- _Task brief_: State only the number of lines below where the word "Regional" is found.

Stored items
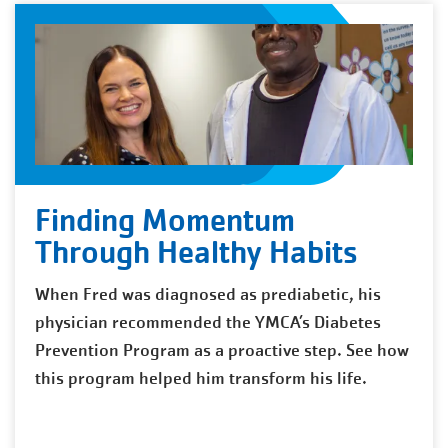
Finding Momentum
Through Healthy Habits
When Fred was diagnosed as prediabetic, his
physician recommended the YMCA’s Diabetes
Prevention Program as a proactive step. See how
this program helped him transform his life.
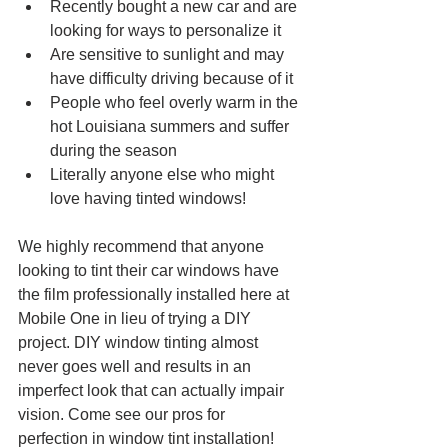
Recently bought a new car and are 
looking for ways to personalize it
Are sensitive to sunlight and may 
have difficulty driving because of it
People who feel overly warm in the 
hot Louisiana summers and suffer 
during the season
Literally anyone else who might 
love having tinted windows!
We highly recommend that anyone 
looking to tint their car windows have 
the film professionally installed here at 
Mobile One in lieu of trying a DIY 
project. DIY window tinting almost 
never goes well and results in an 
imperfect look that can actually impair 
vision. Come see our pros for 
perfection in window tint installation!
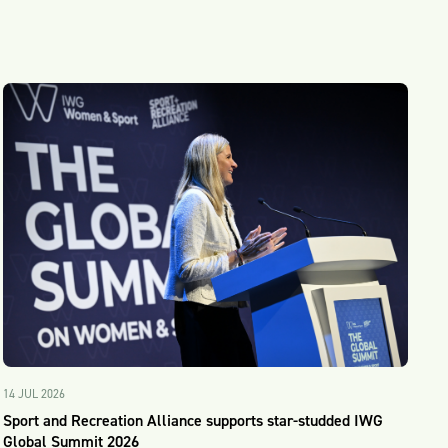
14 JUL 2026
Sport and Recreation Alliance supports star-studded IWG
Global Summit 2026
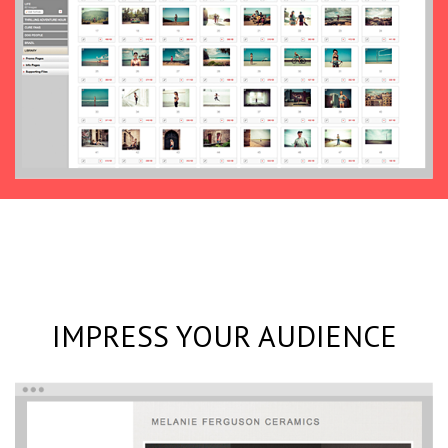
IMPRESS YOUR AUDIENCE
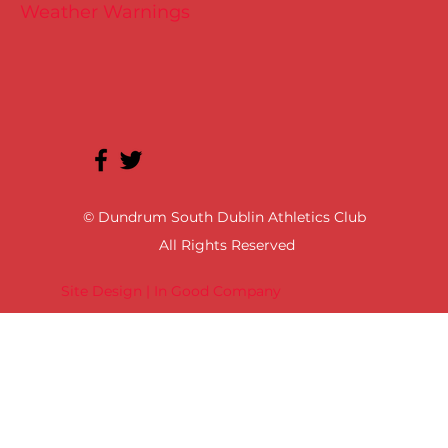
Weather Warnings
© Dundrum South Dublin Athletics Club
All Rights Reserved
Site Design | In Good Company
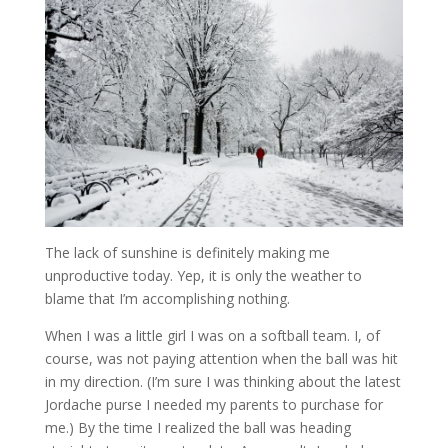
The lack of sunshine is definitely making me
unproductive today. Yep, it is only the weather to
blame that I’m accomplishing nothing.
When I was a little girl I was on a softball team. I, of
course, was not paying attention when the ball was hit
in my direction. (I’m sure I was thinking about the latest
Jordache purse I needed my parents to purchase for
me.) By the time I realized the ball was heading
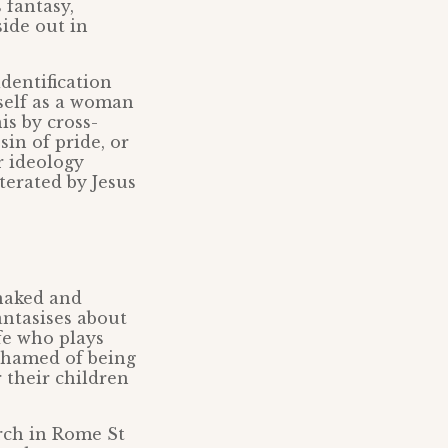
 fantasy,
side out in
dentification
self as a woman
is by cross-
sin of pride, or
r ideology
iterated by Jesus
naked and
ntasises about
fe who plays
shamed of being
 their children
urch in Rome St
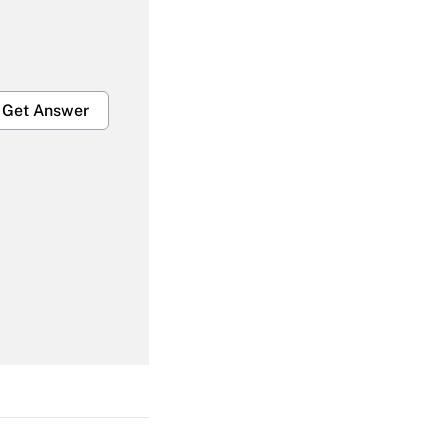
Get Answer
Get Answer
Get Answer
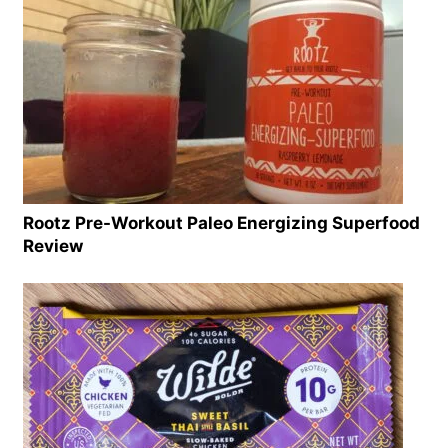
Rootz Pre-Workout Paleo Energizing Superfood
Review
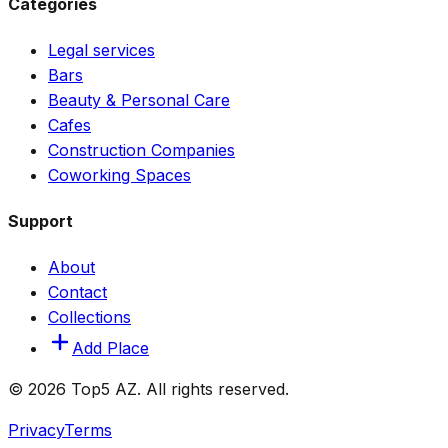
Categories
Legal services
Bars
Beauty & Personal Care
Cafes
Construction Companies
Coworking Spaces
Support
About
Contact
Collections
Add Place
© 2026 Top5 AZ. All rights reserved.
Privacy
Terms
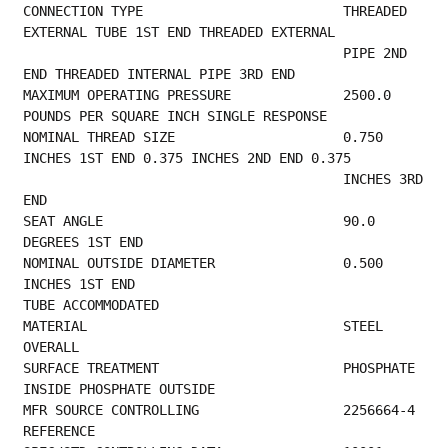
CONNECTION TYPE                         THREADED 
EXTERNAL TUBE 1ST END THREADED EXTERNAL 
                                        PIPE 2ND 
END THREADED INTERNAL PIPE 3RD END      
MAXIMUM OPERATING PRESSURE              2500.0 
POUNDS PER SQUARE INCH SINGLE RESPONSE    
NOMINAL THREAD SIZE                     0.750 
INCHES 1ST END 0.375 INCHES 2ND END 0.375  
                                        INCHES 3RD 
END                                   
SEAT ANGLE                              90.0 
DEGREES 1ST END                             
NOMINAL OUTSIDE DIAMETER                0.500 
INCHES 1ST END                             
TUBE ACCOMMODATED                           
MATERIAL                                STEEL 
OVERALL                                    
SURFACE TREATMENT                       PHOSPHATE 
INSIDE PHOSPHATE OUTSIDE               
MFR SOURC
REFERENCE                                       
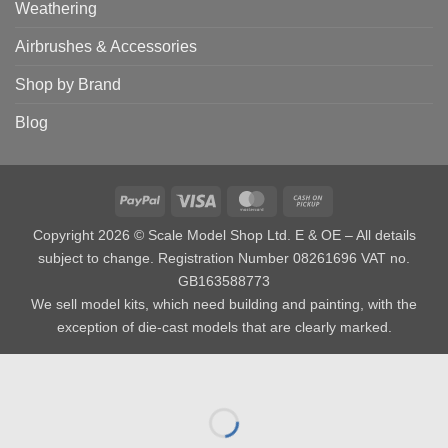
Weathering
Airbrushes & Accessories
Shop by Brand
Blog
PayPal
Visa
MasterCard
Cash
on
Copyright 2026 © Scale Model Shop Ltd. E & OE – All details
Pickup
subject to change. Registration Number 08261696 VAT no.
GB163588773
We sell model kits, which need building and painting, with the
exception of die-cast models that are clearly marked.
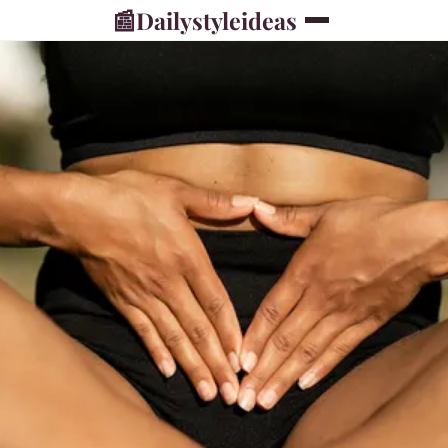
📰
Dailystyleideas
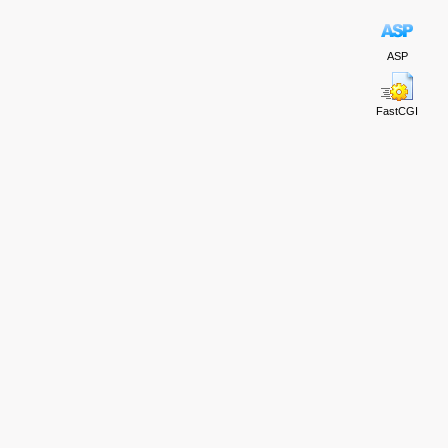
ASP
FastCGI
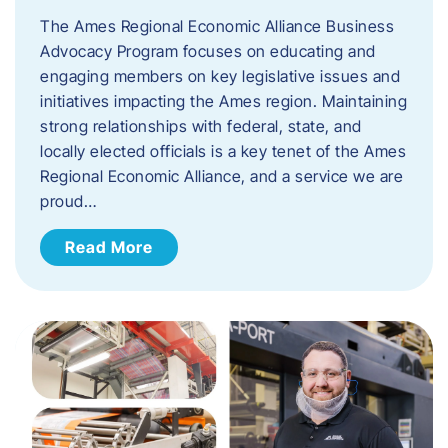
The Ames Regional Economic Alliance Business
Advocacy Program focuses on educating and
engaging members on key legislative issues and
initiatives impacting the Ames region. Maintaining
strong relationships with federal, state, and
locally elected officials is a key tenet of the Ames
Regional Economic Alliance, and a service we are
proud…
Read More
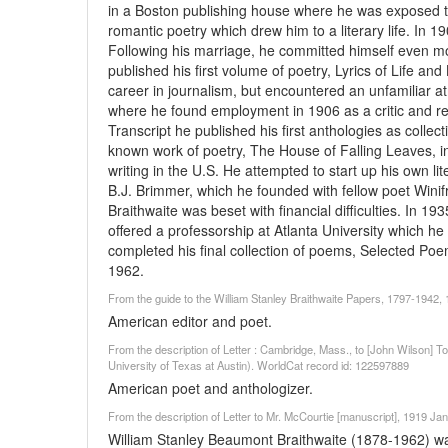
in a Boston publishing house where he was exposed to
romantic poetry which drew him to a literary life. I
Following his marriage, he committed himself even mor
published his first volume of poetry, Lyrics of Life an
career in journalism, but encountered an unfamiliar a
where he found employment in 1906 as a critic and re
Transcript he published his first anthologies as collec
known work of poetry, The House of Falling Leaves, 
writing in the U.S. He attempted to start up his own li
B.J. Brimmer, which he founded with fellow poet Wini
Braithwaite was beset with financial difficulties. In 
offered a professorship at Atlanta University which he
completed his final collection of poems, Selected Poe
1962.
From the guide to the William Stanley Braithwaite Papers, 1797-1942
American editor and poet.
From the description of Letter : Cambridge, Mass., to [John Wilson
University of Texas at Austin). WorldCat record id: 122597889
American poet and anthologizer.
From the description of Letter to Mr. McCourtie [manuscript], 1919 Jan
William Stanley Beaumont Braithwaite (1878-1962) was 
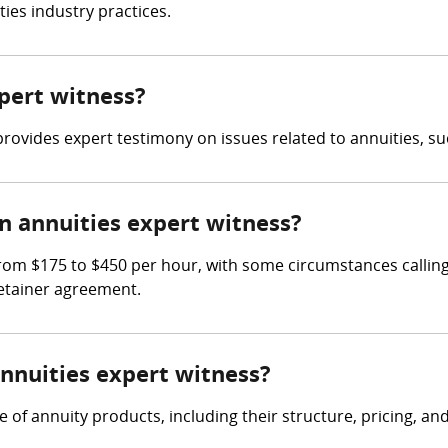
ies industry practices.
xpert witness?
rovides expert testimony on issues related to annuities, suc
 annuities expert witness?
rom $175 to $450 per hour, with some circumstances calling 
retainer agreement.
annuities expert witness?
f annuity products, including their structure, pricing, and s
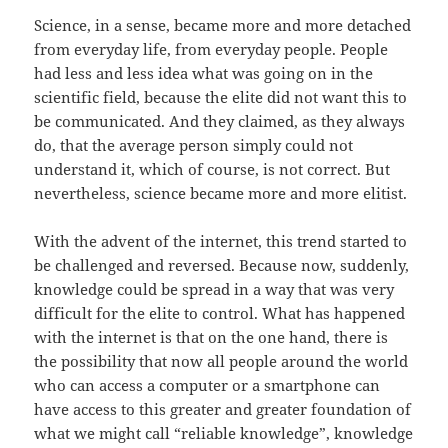
Science, in a sense, became more and more detached
from everyday life, from everyday people. People
had less and less idea what was going on in the
scientific field, because the elite did not want this to
be communicated. And they claimed, as they always
do, that the average person simply could not
understand it, which of course, is not correct. But
nevertheless, science became more and more elitist.
With the advent of the internet, this trend started to
be challenged and reversed. Because now, suddenly,
knowledge could be spread in a way that was very
difficult for the elite to control. What has happened
with the internet is that on the one hand, there is
the possibility that now all people around the world
who can access a computer or a smartphone can
have access to this greater and greater foundation of
what we might call “reliable knowledge”, knowledge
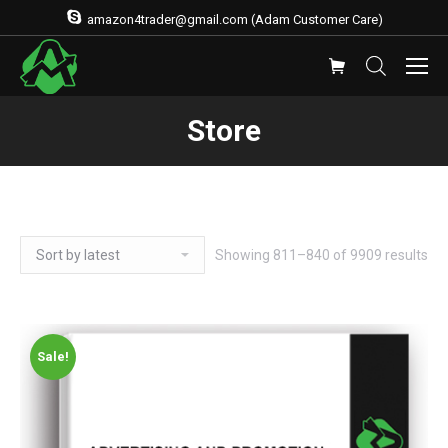
amazon4trader@gmail.com (Adam Customer Care)
Store
Showing 811–840 of 9909 results
Sale!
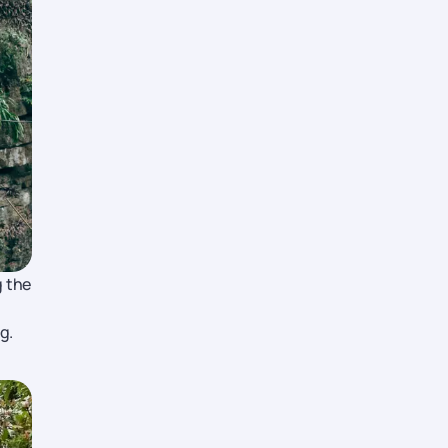
g the
g.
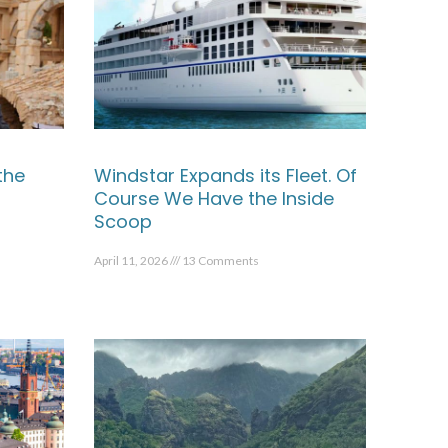
the
Windstar Expands its Fleet. Of
Course We Have the Inside
Scoop
April 11, 2026
13 Comments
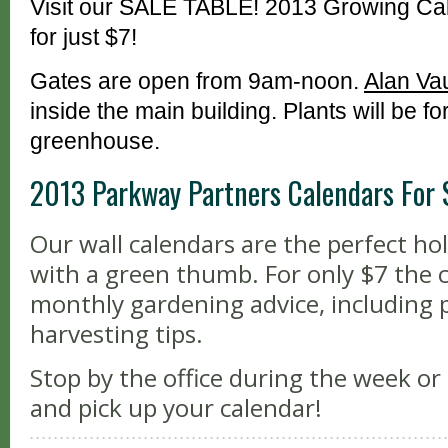
Visit our SALE TABLE! 2013 Growing Cal
for just $7!
Gates are open from 9am-noon.
Alan Va
inside the main building. Plants will be fo
greenhouse.
2013 Parkway Partners Calendars For 
Our wall calendars are the perfect ho
with a green thumb. For only $7 the 
monthly gardening advice, including 
harvesting tips.
Stop by the office during the week o
and pick up your calendar!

- _Result for this exercise_: 2